* Supplied records
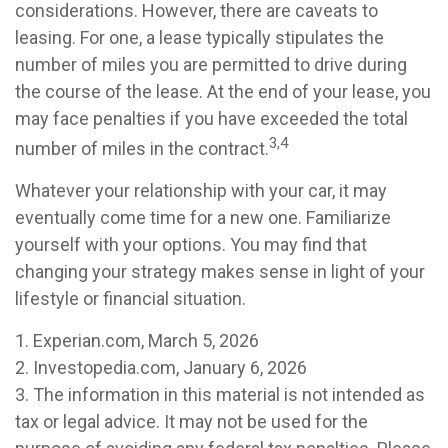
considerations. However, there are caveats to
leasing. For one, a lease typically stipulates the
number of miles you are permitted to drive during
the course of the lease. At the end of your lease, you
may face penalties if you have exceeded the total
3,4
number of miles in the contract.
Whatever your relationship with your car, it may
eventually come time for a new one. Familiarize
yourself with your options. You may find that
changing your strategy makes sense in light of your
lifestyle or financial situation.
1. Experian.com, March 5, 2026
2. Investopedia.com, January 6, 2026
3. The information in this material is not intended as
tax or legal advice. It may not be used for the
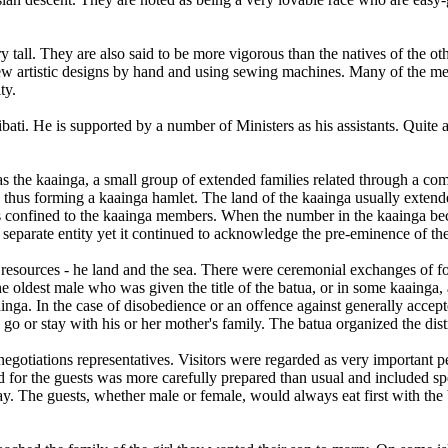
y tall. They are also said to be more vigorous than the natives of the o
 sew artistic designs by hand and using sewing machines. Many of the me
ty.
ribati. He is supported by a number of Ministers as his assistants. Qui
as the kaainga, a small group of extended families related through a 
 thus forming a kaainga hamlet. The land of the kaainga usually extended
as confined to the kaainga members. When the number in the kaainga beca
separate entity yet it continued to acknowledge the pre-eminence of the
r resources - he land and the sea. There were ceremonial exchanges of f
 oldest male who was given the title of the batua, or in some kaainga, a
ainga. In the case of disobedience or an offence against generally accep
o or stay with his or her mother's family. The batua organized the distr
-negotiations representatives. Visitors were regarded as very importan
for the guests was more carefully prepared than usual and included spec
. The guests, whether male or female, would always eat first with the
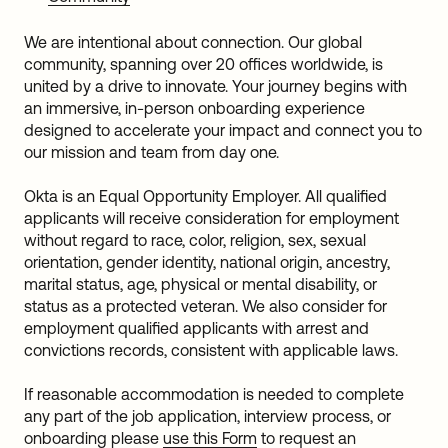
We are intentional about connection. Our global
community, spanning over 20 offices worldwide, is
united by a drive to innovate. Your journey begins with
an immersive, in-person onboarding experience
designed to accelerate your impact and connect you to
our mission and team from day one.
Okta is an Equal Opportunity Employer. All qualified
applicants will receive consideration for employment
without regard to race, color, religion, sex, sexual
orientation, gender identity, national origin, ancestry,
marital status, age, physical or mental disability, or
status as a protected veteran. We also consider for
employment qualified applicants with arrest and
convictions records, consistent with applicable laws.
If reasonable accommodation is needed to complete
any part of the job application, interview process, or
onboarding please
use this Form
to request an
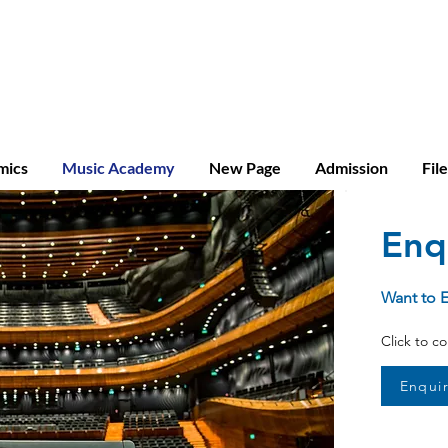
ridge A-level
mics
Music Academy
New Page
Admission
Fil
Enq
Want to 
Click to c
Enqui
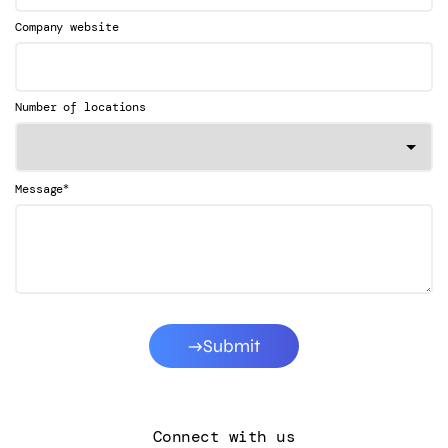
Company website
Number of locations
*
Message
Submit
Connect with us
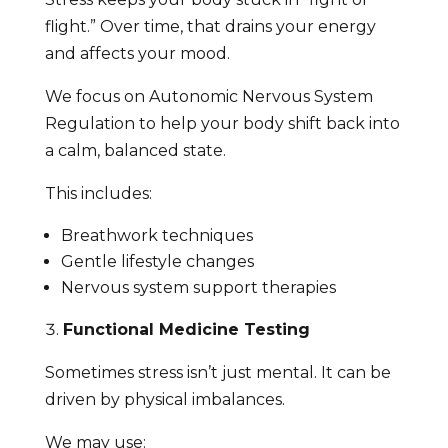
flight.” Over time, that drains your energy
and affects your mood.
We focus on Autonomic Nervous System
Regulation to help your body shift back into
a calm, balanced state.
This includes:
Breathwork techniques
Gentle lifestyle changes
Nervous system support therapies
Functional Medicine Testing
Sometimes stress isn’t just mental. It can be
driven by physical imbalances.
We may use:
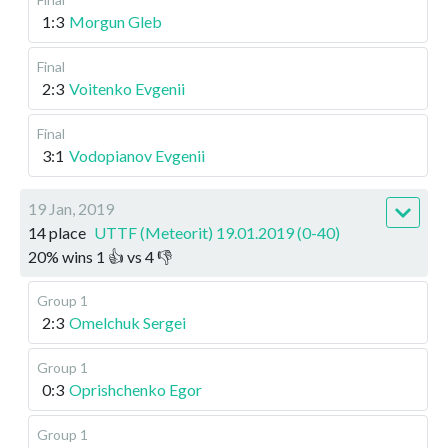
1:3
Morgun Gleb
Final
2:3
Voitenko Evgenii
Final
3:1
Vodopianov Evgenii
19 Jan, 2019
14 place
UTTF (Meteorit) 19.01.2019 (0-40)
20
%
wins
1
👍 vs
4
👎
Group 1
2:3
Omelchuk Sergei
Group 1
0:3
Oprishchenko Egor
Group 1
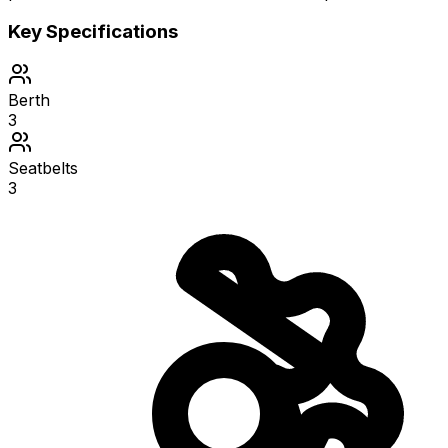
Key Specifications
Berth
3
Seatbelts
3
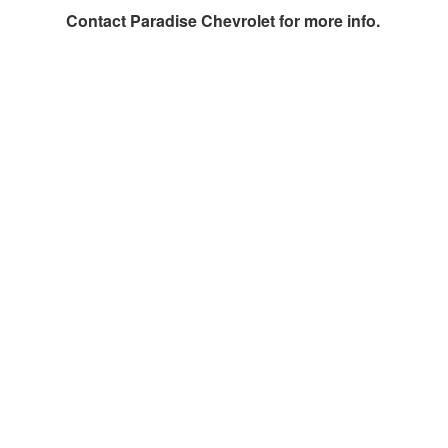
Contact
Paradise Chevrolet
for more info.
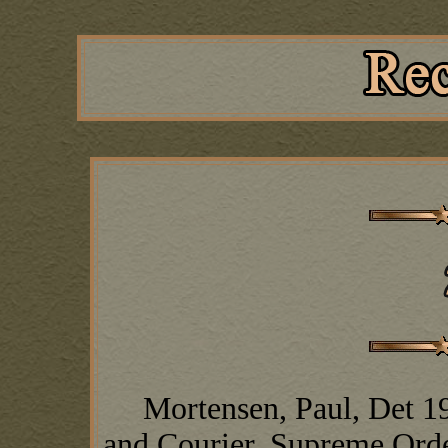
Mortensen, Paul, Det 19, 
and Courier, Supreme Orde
* * *
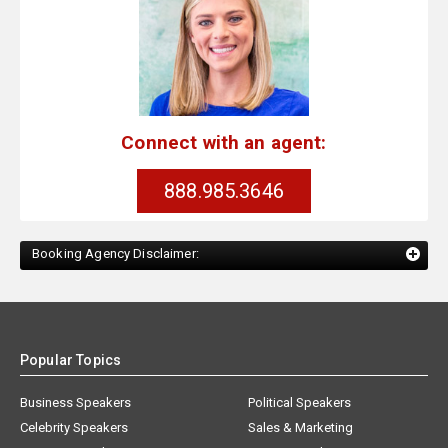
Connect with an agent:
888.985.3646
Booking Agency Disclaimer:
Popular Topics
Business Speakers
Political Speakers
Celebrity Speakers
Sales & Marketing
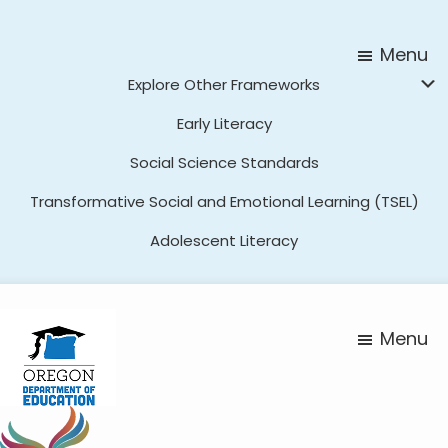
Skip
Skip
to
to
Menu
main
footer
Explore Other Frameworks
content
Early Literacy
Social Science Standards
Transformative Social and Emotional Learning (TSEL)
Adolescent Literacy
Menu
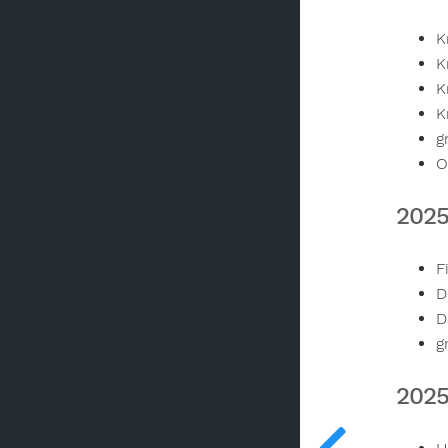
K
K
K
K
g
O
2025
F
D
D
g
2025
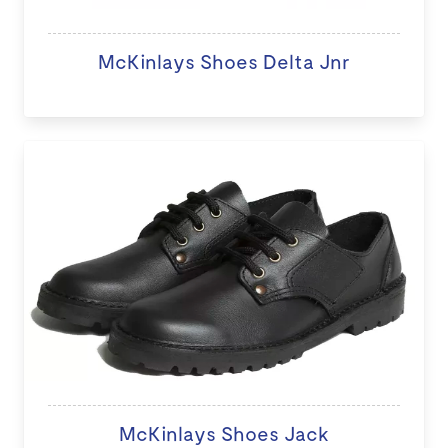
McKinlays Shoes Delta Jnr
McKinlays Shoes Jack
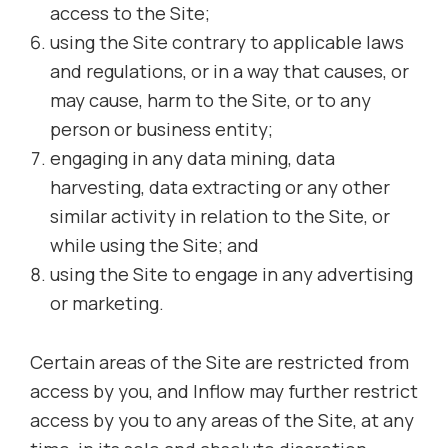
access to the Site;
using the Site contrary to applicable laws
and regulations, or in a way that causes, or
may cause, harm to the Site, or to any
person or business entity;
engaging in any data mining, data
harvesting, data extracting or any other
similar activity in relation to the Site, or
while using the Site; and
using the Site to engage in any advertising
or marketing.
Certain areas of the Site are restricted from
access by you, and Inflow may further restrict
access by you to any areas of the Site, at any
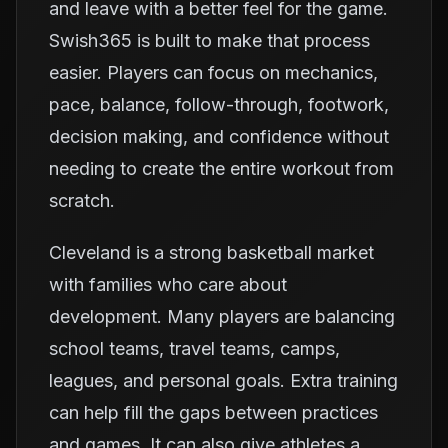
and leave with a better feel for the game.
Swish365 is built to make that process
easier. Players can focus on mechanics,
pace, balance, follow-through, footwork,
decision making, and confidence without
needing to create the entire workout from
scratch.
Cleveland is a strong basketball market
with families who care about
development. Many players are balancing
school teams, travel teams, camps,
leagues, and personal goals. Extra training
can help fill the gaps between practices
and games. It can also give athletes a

* Description of the task
Reproduce the lines above beginning at the line that contains "access by you, and" and ending at the line that contains "and games. It can also give athletes a". No pictures.

* Output
access by you, and Inflow may further restrict
access by you to any areas of the Site, at any
and leave with a better feel for the game.
Swish365 is built to make that process
easier. Players can focus on mechanics,
pace, balance, follow-through, footwork,
decision making, and confidence without
needing to create the entire workout from
scratch.
Cleveland is a strong basketball market
with families who care about
development. Many players are balancing
school teams, travel teams, camps,
leagues, and personal goals. Extra training
can help fill the gaps between practices
and games. It can also give athletes a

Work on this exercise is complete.